The demonetization scheme announced by Prime Minister Narendra Modi has put people from different walks of life in a tight spot. Vegetable vendors across the country have found themselves staring at a liquidity crunch. As a result, online grocery stores have had to up their game.
However, many of the big players in the e-grocery industry were caught unaware by the surge in orders. They usually forecast demand in advance and plan their stocks accordingly. But as panic over the demonetization scheme set in, a majority of the population turned to online vendors to stock up on daily essentials.
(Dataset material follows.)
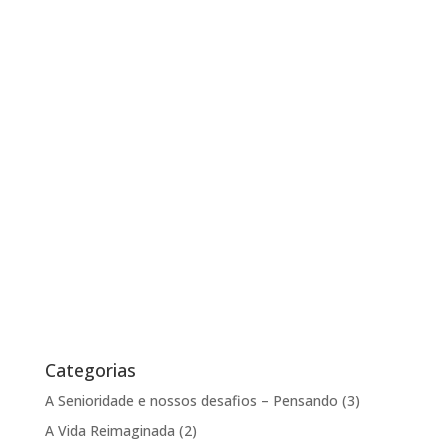
Categorias
A Senioridade e nossos desafios – Pensando
(3)
A Vida Reimaginada
(2)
Big Basket and Grofers, the largest e-grocers in the country, saw the number of online orders for staples soar over the weekend. Orders to Grofer’s doubled overnight and Big Basket, which operates in 25 cities, witnessed a jump of 35%. Hari Menon, co- founder and CEO of Big Basket, said card payments have overtaken the cash-on-delivery option on its portal. Previously, about half the customers paid by card and the other half by cash-on-delivery, but now digital payments account for as much as 80% of their orders.
Agitation Over Demonetization
Long lines at the banks and ATMs led panic-stricken consumers to e-grocers, many of whom were signing up for the first time, to shop for vegetables and grains. Albinder Dhindsa, co-founder at Grofers said that the demand for vegetables increased drastically overnight, while the demand for fruits fell.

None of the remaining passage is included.